The FeedForward class is responsible for transforming the data as it moves through the model. It applies a series of linear transformations to process and enhance the information. Think of it as the model’s way of refining and expanding on the data it receives.

class FeedForward(nn.Module):
def __init__(self, args: "ModelArgs"):
super().__init__()

self.w1 = nn.Linear(args.dim, args.hidden_dim, bias=False)
self.w2 = nn.Linear(args.hidden_dim, args.dim, bias=False)
self.w3 = nn.Linear(args.dim, args.hidden_dim, bias=False)

def forward(self, x) -> torch.Tensor:
return self.w2(F.silu(self.w1(x)) * self.w3(x))

we define three linear layers : w1, w2, and w3 which are like different stages of processing for the data:

  • w1: takes the input data and projects it to a higher-dimensional space. this helps the model learn more complex patterns.
  • w2: applies a non-linear activation function, Silu, which introduces non-linearity into the model. non-linearity is crucial for the model to learn complex relationships.
  • w3: Combines the output from w1 with the original input data to refine and produce the final result.

RoPE is a technique we covered earlier in the blog, where we explored how positional encodings help the model understand the order of words in a sequence.

class RoPE(nn.Module):
def __init__(self, dim: int, traditional: bool = False, base: float = 10000.0):
super().__init__()
self.dim = dim
self.traditional = traditional
self.base = base
self.freqs = self.create_freqs(dim // 2)

def create_freqs(self, n: int):
freqs = 1.0 / (self.base ** (torch.arange(0, n, 2) / n))
return freqs

def forward(self, x: torch.Tensor, offset: int = 0):
if self.traditional:
t = torch.arange(x.shape[2], device=x.device) + offset
else:
t = torch.arange(x.shape[2], device=x.device)
freqs = self.freqs.to(x.device)
t_sin = torch.sin(t[:, None] * freqs[None, :])
t_cos = torch.cos(t[:, None] * freqs[None, :])
return torch.stack([x[..., 0::2] * t_cos + x[..., 1::2] * t_sin,
x[..., 0::2] * t_sin - x[..., 1::2] * t_cos], dim=-1).flatten(-2, -1)

RoPE creates a set of frequencies that represent different positions in the sequence of words. these frequencies help encode where each word is located in the sequence.

so this class applies these frequencies to the input data by calculating sine and cosine values. this is a sophisticated way to add information about word positions into the model. it’s like adding a timestamp to each word to tell the model where it is in the sentence .

In this Attention class, we bring to life several techniques we discussed earlier, including Sliding Window Attention (SWA), Grouped-Query Attention (GQA), and Rolling Buffer Cache , here’s a look at how these concepts are applied in the code.

Initialization: We set up the attention mechanisms by defining the number of attention heads and the size of the key and value vectors.
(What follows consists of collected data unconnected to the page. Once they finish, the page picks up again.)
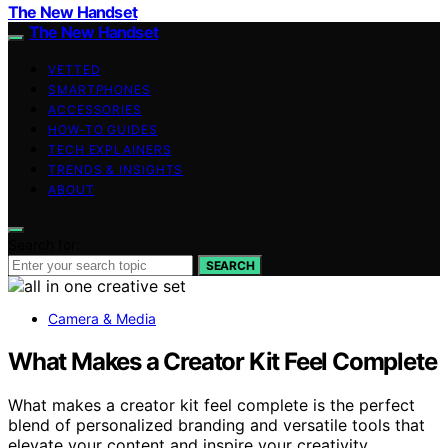
The New Handset
The New Handset
VETTED
SMARTPHONES
ACCESSORIES
HOW-TO GUIDES
TECH EXPLAINERS
TRENDS & INSIGHTS
ABOUT
Search for:
SEARCH
Camera & Media
What Makes a Creator Kit Feel Complete
What makes a creator kit feel complete is the perfect
blend of personalized branding and versatile tools that
elevate your content and inspire your creativity.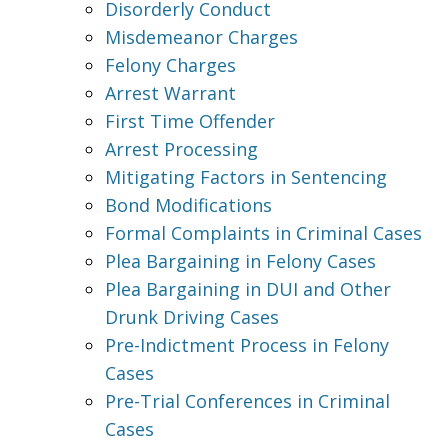
Disorderly Conduct
Misdemeanor Charges
Felony Charges
Arrest Warrant
First Time Offender
Arrest Processing
Mitigating Factors in Sentencing
Bond Modifications
Formal Complaints in Criminal Cases
Plea Bargaining in Felony Cases
Plea Bargaining in DUI and Other
Drunk Driving Cases
Pre-Indictment Process in Felony
Cases
Pre-Trial Conferences in Criminal
Cases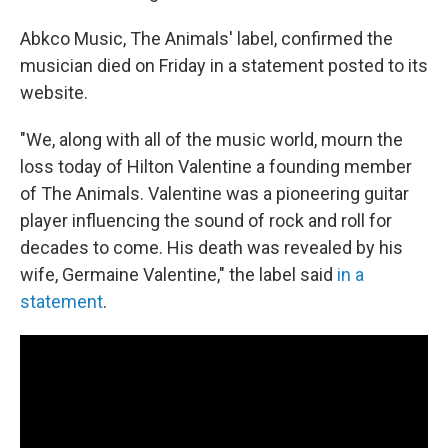
Abkco Music, The Animals' label, confirmed the
musician died on Friday in a statement posted to its
website.
"We, along with all of the music world, mourn the
loss today of Hilton Valentine a founding member
of The Animals. Valentine was a pioneering guitar
player influencing the sound of rock and roll for
decades to come. His death was revealed by his
wife, Germaine Valentine," the label said
in a
statement
.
We also initialize the Rotary Position Embedding (RoPE) class, which we covered before for enhancing the positional information in our attention mechanism.
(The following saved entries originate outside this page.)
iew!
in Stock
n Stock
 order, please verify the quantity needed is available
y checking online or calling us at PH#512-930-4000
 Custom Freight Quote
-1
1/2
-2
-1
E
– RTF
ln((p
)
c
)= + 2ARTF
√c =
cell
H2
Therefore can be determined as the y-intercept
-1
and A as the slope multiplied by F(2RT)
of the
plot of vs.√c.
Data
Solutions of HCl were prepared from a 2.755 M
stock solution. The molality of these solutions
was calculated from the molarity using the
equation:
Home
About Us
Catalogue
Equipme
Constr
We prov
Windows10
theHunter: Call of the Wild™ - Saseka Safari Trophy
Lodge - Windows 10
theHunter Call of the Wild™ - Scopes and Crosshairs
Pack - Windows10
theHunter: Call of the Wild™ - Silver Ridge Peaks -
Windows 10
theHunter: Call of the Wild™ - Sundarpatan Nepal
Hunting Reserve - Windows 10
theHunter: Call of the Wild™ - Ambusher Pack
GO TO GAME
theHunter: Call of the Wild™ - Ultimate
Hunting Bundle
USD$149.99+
class Attention(nn.Module):
def __init__(self, args: "ModelArgs"):
super().__init__()
self.args = args

self.n_heads: int = args.n_heads
self.n_kv_heads: int = args.n_kv_heads

self.repeats = self.n_heads // self.n_kv_heads

self.scale = self.args.head_dim**-0.5

self.wq = nn.Linear(args.dim, args.n_heads * args.head_dim, bias=False)
self.wk = nn.Linear(args.dim, args.n_kv_heads * args.head_dim, bias=False)
self.wv = nn.Linear(args.dim, args.n_kv_heads * args.head_dim, bias=False)
self.wo = nn.Linear(args.n_heads * args.head_dim, args.dim, bias=False)
self.rope = RoPE(args.head_dim, traditional=True, base=args.rope_theta)

def forward(
self,
x: torch.Tensor,
mask: Optional[torch.Tensor] = None,
cache: Optional[Tuple[torch.Tensor, torch.Tensor]] = None,
) -> torch.Tensor:
B, L, D = x.shape

queries, keys, values = self.wq(x), self.wk(x), self.wv(x)
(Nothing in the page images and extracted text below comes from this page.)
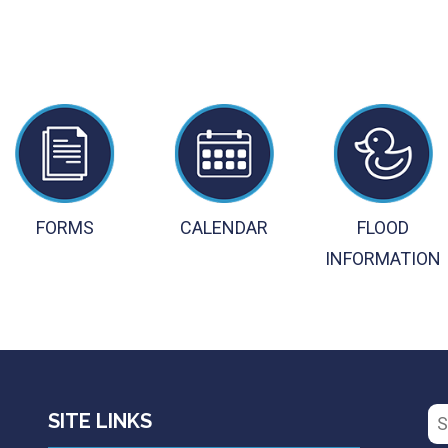
FORMS
CALENDAR
FLOOD
INFORMATION
Se
SITE LINKS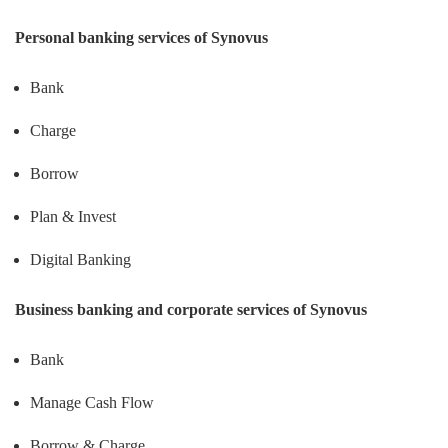
Personal banking services of Synovus
Bank
Charge
Borrow
Plan & Invest
Digital Banking
Business banking and corporate services of Synovus
Bank
Manage Cash Flow
Borrow & Charge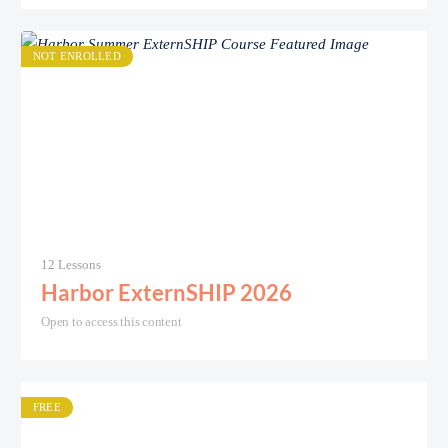
NOT ENROLLED
12 Lessons
Harbor ExternSHIP 2026
Open to access this content
FREE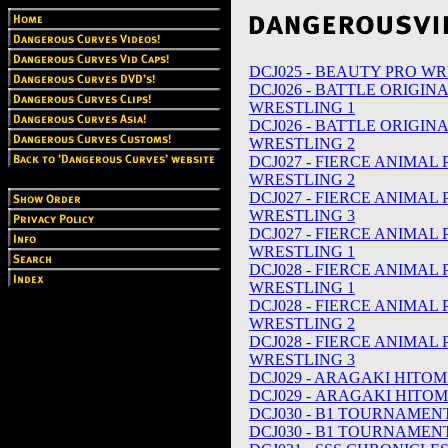
DCJ025 - BEAUTY PRO WR
DCJ026 - BATTLE ORIGIN
WRESTLING 1
DCJ026 - BATTLE ORIGIN
WRESTLING 2
DCJ027 - FIERCE ANIMAL
WRESTLING 2
DCJ027 - FIERCE ANIMAL
WRESTLING 3
DCJ027 - FIERCE ANIMAL
WRESTLING 1
DCJ028 - FIERCE ANIMAL
WRESTLING 1
DCJ028 - FIERCE ANIMAL
WRESTLING 2
DCJ028 - FIERCE ANIMAL
WRESTLING 3
DCJ029 - ARAGAKI HITOMI
DCJ029 - ARAGAKI HITOM
DCJ030 - B1 TOURNAMENT
DCJ030 - B1 TOURNAMENT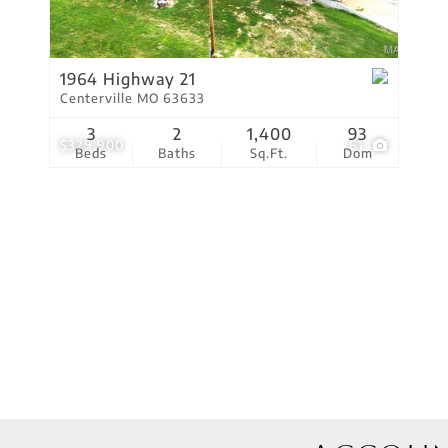
Residential Income
Show only Active Lis
1964 Highway 21
Centerville MO 63633
3
2
1,400
93
$329,900
61
Beds
Baths
Sq.Ft.
Dom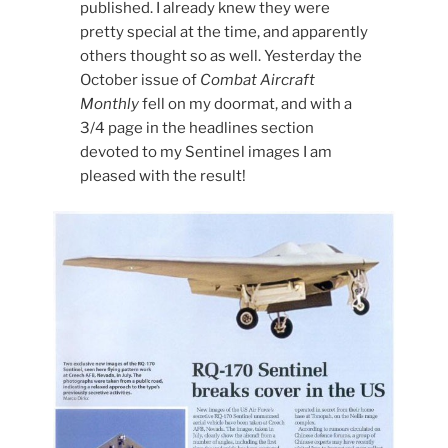
published. I already knew they were
pretty special at the time, and apparently
others thought so as well. Yesterday the
October issue of
Combat Aircraft
Monthly
fell on my doormat, and with a
3/4 page in the headlines section
devoted to my Sentinel images I am
pleased with the result!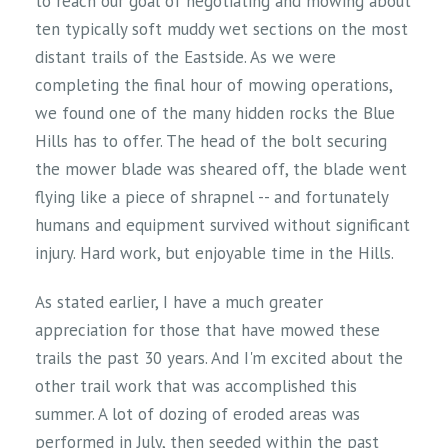
to reach our goal of negotiating and mowing about
ten typically soft muddy wet sections on the most
distant trails of the Eastside. As we were
completing the final hour of mowing operations,
we found one of the many hidden rocks the Blue
Hills has to offer. The head of the bolt securing
the mower blade was sheared off, the blade went
flying like a piece of shrapnel -- and fortunately
humans and equipment survived without significant
injury. Hard work, but enjoyable time in the Hills.
As stated earlier, I have a much greater
appreciation for those that have mowed these
trails the past 30 years. And I'm excited about the
other trail work that was accomplished this
summer. A lot of dozing of eroded areas was
performed in July, then seeded within the past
# Prepare the queries, keys and values for the attention computation
queries = queries.view(B, L, self.n_heads, -1).transpose(1, 2)
keys = keys.view(B, L, self.n_kv_heads, -1).transpose(1, 2)
values = values.view(B, L, self.n_kv_heads, -1).transpose(1, 2)

def repeat(a):
a = torch.cat([a.unsqueeze(2)] * self.repeats, dim=2)
return a.view([B, self.n_heads, L, -1])

keys, values = map(repeat, (keys, values))

# Rolling Buffer Cache
if cache is not None:
key_cache, value_cache = cache
queries = self.rope(queries, offset=key_cache.shape[2])
keys = self.rope(keys, offset=key_cache.shape[2])
keys = torch.cat([key_cache, keys], dim=2)
values = torch.cat([value_cache, values], dim=2)
else:
queries = self.rope(queries)
keys = self.rope(keys)

scores = (queries * self.scale) @ keys.transpose(-1, -2)
if mask is not None:
scores += mask
scores = F.softmax(scores.float(), dim=-1).type(scores.dtype)
output = (scores @ values).transpose(1, 2).contiguous().view(B, L, -1)
return self.wo(output), (keys, values)

Grouped-Query Attention (GQA): Attention class applies GQA by organizing the queries into different groups based on their attention heads and using a repeated key and value approach. this organization allows for efficient processing and better management of attention across different segments of the input.

Rolling Buffer Cache: we implement the Rolling Buffer Cache technique by handling the cache parameter. when cache is used, it helps manage past attention computations and maintains context over long sequences, which aligns with the Rolling Buffer Cache approach we discussed.

In the TransformerBlock class, we see the application of multiple techniques that we’ve explored in our earlier sections.

class TransformerBlock(nn.Module):
def __init__(self, args: "ModelArgs"):
super().__init__()
self.n_heads = args.n_heads
self.dim = args.dim
self.attention = Attention(args)
self.feed_forward = FeedForward(args=args)
self.attention_norm = RMSNorm(args.dim, eps=args.norm_eps)
self.ffn_norm = RMSNorm(args.dim, eps=args.norm_eps)
self.args = args

def forward(
self,
x: torch.Tensor,
mask: Optional[torch.Tensor] = None,
cache: Optional[Tuple[torch.Tensor, torch.Tensor]] = None,
) -> torch.Tensor:
r, cache = self.attention(self.attention_norm(x), mask, cache)
h = x + r
r = self.feed_forward(self.ffn_norm(h))
out = h + r
return out, cache

we combine attention mechanisms with feed-forward networks to create the core building block of our model .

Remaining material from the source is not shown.